Tuesday, 3 May 2011

Loads of STUFF

I am attempting to pack my room up but I have discovered that moving house is definitely not one of my favourites.  I met up with Beki from shift.ms which was brilliant, she is lovely and I think I am really going to enjoy helping out on the site, it is an amazing experience to have.  I am going to try and get people involved with different types of events, try to pull people together so that we don't feel like we are dealing with this all on our own.  Here are some of the idea's I have got so far -



  • Charity Skydive for shift.ms - I have emailed Skyline and have enquired about costing and disability accessibility.
  • MS picnic in Regents Park (or somewhere suitable), checking out access and toilets. 
  • A monthly meet and greet in London and possibly one in Portsmouth as well (as I spend some time down there)
  • Thought of setting up things like Equestrian days for MS sufferers, getting back to nature usually helps people.
  • Possibly setting up a swimming event for all ranges of MS sufferers.
  • Trips out the the Therapy Centers - Organising setting up some kind of system of picking people up and taking them to the centers and collecting them.
  • Setting up a Yearly Ball for MS 
  • Some sort of Craft thing - origami, brain exercises, sock puppet making that sort of thing.  Stuff to keep your brain and hands working.  Possibly on the site or meeting up somewhere.
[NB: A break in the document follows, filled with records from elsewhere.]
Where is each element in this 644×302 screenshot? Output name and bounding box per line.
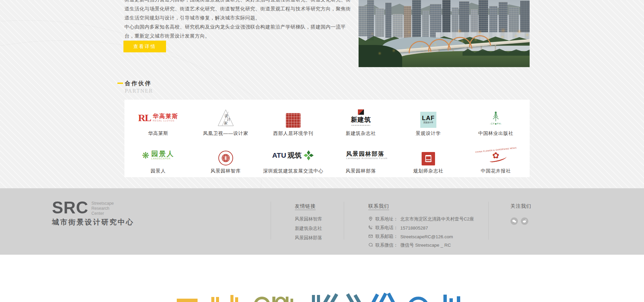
partner-item[interactable]: 风景园林智库	[192, 139, 259, 176]
section-accent-dash	[117, 83, 123, 84]
phone-icon	[368, 225, 373, 231]
contact-row-phone: 联系电话：15718805287	[368, 225, 474, 231]
partner-item[interactable]: 风景园林部落Landsacpe Architecture Forum风景园林部落	[327, 139, 394, 176]
partner-name: 景观设计学	[416, 131, 441, 137]
src-logo-abbr: SRC	[52, 200, 89, 215]
partner-item[interactable]: RL华高莱斯REGAL LLOYDS华高莱斯	[124, 101, 192, 139]
partner-logo	[422, 152, 435, 165]
about-line: 道生活化与场景化研究、街道艺术化研究、街道智慧化研究、街道景观工程与技术等研究方…	[124, 4, 327, 13]
partner-logo: 风景园林部落Landsacpe Architecture Forum	[334, 145, 387, 165]
partner-item[interactable]: 西部人居环境学刊	[260, 101, 327, 139]
footer-follow-title: 关注我们	[511, 203, 531, 209]
contact-value: StreetscapeRC@126.com	[400, 234, 453, 239]
partner-item[interactable]: 规划师杂志社	[394, 139, 462, 176]
contact-label: 联系电话：	[375, 225, 398, 231]
about-line: 街道更新与活力营造为目标，围绕街道景观价值研究、美好生活与宜居性街道研究、街道文…	[124, 0, 327, 4]
footer-link[interactable]: 新建筑杂志社	[295, 225, 322, 232]
partner-logo: 设计家	[217, 108, 234, 128]
partner-logo: ❋园景人LANDSCAPER	[142, 145, 174, 165]
partner-name: 风景园林部落	[346, 168, 376, 174]
view-details-button[interactable]: 查看详情	[123, 41, 166, 52]
partner-name: 中国花卉报社	[481, 168, 511, 174]
atu-pinwheel-icon	[303, 150, 314, 161]
partners-subtitle-en: PARTNER	[125, 88, 153, 94]
partner-name: 西部人居环境学刊	[273, 131, 313, 137]
footer-follow-column: 关注我们	[511, 203, 531, 225]
partner-logo	[286, 113, 301, 128]
partner-item[interactable]: ATU观筑深圳观筑建筑发展交流中心	[260, 139, 327, 176]
contact-value: 微信号 Streetscape _ RC	[400, 242, 451, 248]
src-logo-chinese: 城市街景设计研究中心	[52, 217, 134, 227]
partner-name: 风景园林智库	[211, 168, 241, 174]
partner-item[interactable]: 设计家凤凰卫视——设计家	[192, 101, 259, 139]
footer-links-title: 友情链接	[295, 203, 322, 209]
cropped-bottom-logo-strip	[0, 255, 644, 302]
laf-logo: LAF景观设计学	[420, 112, 436, 128]
partner-name: 规划师杂志社	[413, 168, 443, 174]
partner-name: 新建筑杂志社	[346, 131, 376, 137]
contact-row-location: 联系地址：北京市海淀区北清路中关村壹号C2座	[368, 216, 474, 222]
footer-contact-title: 联系我们	[368, 203, 474, 209]
partner-logo: ATU观筑	[272, 145, 315, 165]
flower-news-logo: CHINA FLOWER & GARDENING NEWS✿	[475, 149, 517, 161]
footer-divider	[271, 202, 271, 240]
src-logo-block: SRC StreetscapeResearchCenter 城市街景设计研究中心	[52, 200, 134, 227]
red-seal-round-logo	[222, 154, 230, 162]
weibo-social-icon[interactable]	[521, 217, 528, 225]
red-seal-square-logo	[286, 113, 301, 128]
leaf-icon	[333, 150, 345, 160]
mail-icon	[368, 234, 373, 240]
footer-link[interactable]: 风景园林智库	[295, 216, 322, 222]
partner-name: 华高莱斯	[148, 131, 168, 137]
partner-item[interactable]: ❋园景人LANDSCAPER园景人	[124, 139, 192, 176]
svg-text:家: 家	[224, 121, 228, 125]
about-line: 中心由国内多家知名高校、研究机构及业内龙头企业强强联合构建前沿产学研梯队，搭建国…	[124, 22, 327, 32]
contact-label: 联系地址：	[375, 216, 398, 222]
partners-panel: RL华高莱斯REGAL LLOYDS华高莱斯设计家凤凰卫视——设计家西部人居环境…	[124, 100, 530, 177]
contact-label: 联系微信：	[375, 242, 398, 248]
contact-label: 联系邮箱：	[375, 234, 398, 240]
about-line: 台，重新定义城市街景设计发展方向。	[124, 32, 327, 41]
footer-links-column: 友情链接 风景园林智库新建筑杂志社风景园林部落	[295, 203, 322, 244]
wechat-icon	[368, 243, 373, 248]
page: 街道更新与活力营造为目标，围绕街道景观价值研究、美好生活与宜居性街道研究、街道文…	[0, 0, 644, 302]
contact-value: 北京市海淀区北清路中关村壹号C2座	[400, 216, 474, 222]
footer-link[interactable]: 风景园林部落	[295, 235, 322, 241]
partner-name: 中国林业出版社	[478, 131, 514, 137]
xinjianzhu-logo: 新建筑	[351, 109, 371, 126]
contact-row-wechat: 联系微信：微信号 Streetscape _ RC	[368, 242, 474, 248]
forestry-press-tree-logo: -CF◆PH-	[488, 110, 503, 125]
partner-item[interactable]: CHINA FLOWER & GARDENING NEWS✿中国花卉报社	[462, 139, 530, 176]
partners-title: 合作伙伴	[125, 80, 152, 87]
partner-logo: 新建筑	[351, 108, 371, 128]
partner-name: 凤凰卫视——设计家	[203, 131, 248, 137]
about-paragraph: 街道更新与活力营造为目标，围绕街道景观价值研究、美好生活与宜居性街道研究、街道文…	[124, 0, 327, 41]
contact-value: 15718805287	[400, 225, 428, 231]
city-skyline-photo	[359, 0, 530, 67]
partner-item[interactable]: LAF景观设计学景观设计学	[394, 101, 462, 139]
footer-divider	[488, 202, 489, 240]
about-line: 道生活空间规划与设计，引导城市修复，解决城市实际问题。	[124, 13, 327, 22]
wechat-social-icon[interactable]	[511, 217, 518, 225]
regal-lloyds-logo: RL	[138, 113, 151, 123]
partner-name: 园景人	[151, 168, 166, 174]
partner-logo: LAF景观设计学	[420, 112, 436, 128]
partner-item[interactable]: 新建筑新建筑杂志社	[327, 101, 394, 139]
partner-name: 深圳观筑建筑发展交流中心	[263, 168, 323, 174]
partner-logo: RL华高莱斯REGAL LLOYDS	[138, 108, 178, 128]
designer-triangle-logo: 设计家	[217, 109, 234, 127]
src-logo-english: StreetscapeResearchCenter	[92, 201, 114, 216]
partner-logo	[218, 151, 233, 165]
landscaper-snowflake-icon: ❋	[142, 151, 149, 160]
location-icon	[368, 216, 373, 222]
partner-item[interactable]: -CF◆PH-中国林业出版社	[462, 101, 530, 139]
atu-mark: ATU	[272, 151, 286, 159]
planner-magazine-logo	[425, 155, 431, 162]
footer-contact-column: 联系我们 联系地址：北京市海淀区北清路中关村壹号C2座联系电话：15718805…	[368, 203, 474, 251]
footer: SRC StreetscapeResearchCenter 城市街景设计研究中心…	[0, 188, 644, 255]
partner-logo: -CF◆PH-	[488, 108, 503, 128]
footer-divider	[344, 202, 344, 240]
partner-logo: CHINA FLOWER & GARDENING NEWS✿	[475, 145, 517, 165]
contact-row-mail: 联系邮箱：StreetscapeRC@126.com	[368, 234, 474, 240]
I am going through these things and I will be making a list of things to do to make these happen, it is all very exciting.  

Back to moving though, see how easily I get distracted, I even went and had my nails done today, procrastination is a word that I have learnt and have been rocking it all day.  Don't worry I am mostly packed and I can't move stuff yet.  I had stuck a sign on my bedroom door and over the past few weeks (since Christmas) it has worried me...adhesive on a door...stuff of nightmares for me.  I was worried it would damage the door and I would have to pay for it.  Today I faced that nightmare and it came off easily, no hassle, no problems, just popped off.  Feel kind of silly now for all that worry.

I am so excited about returning to work as well, The Man has just told me that we sit facing each other 2 banks of desks apart.  We met when we worked together and then his contract ran out and he moved to another company, now he is back I feel happy and secure.  We weren't together last time but we were good friends and now when I look at him I know that he is coming home with me, it makes me smile just thinking about it.  I am looking forward to this next stage in my life, this next hurdle, I refuse to be sick anymore, I want to get back to my life, my career and enjoy it.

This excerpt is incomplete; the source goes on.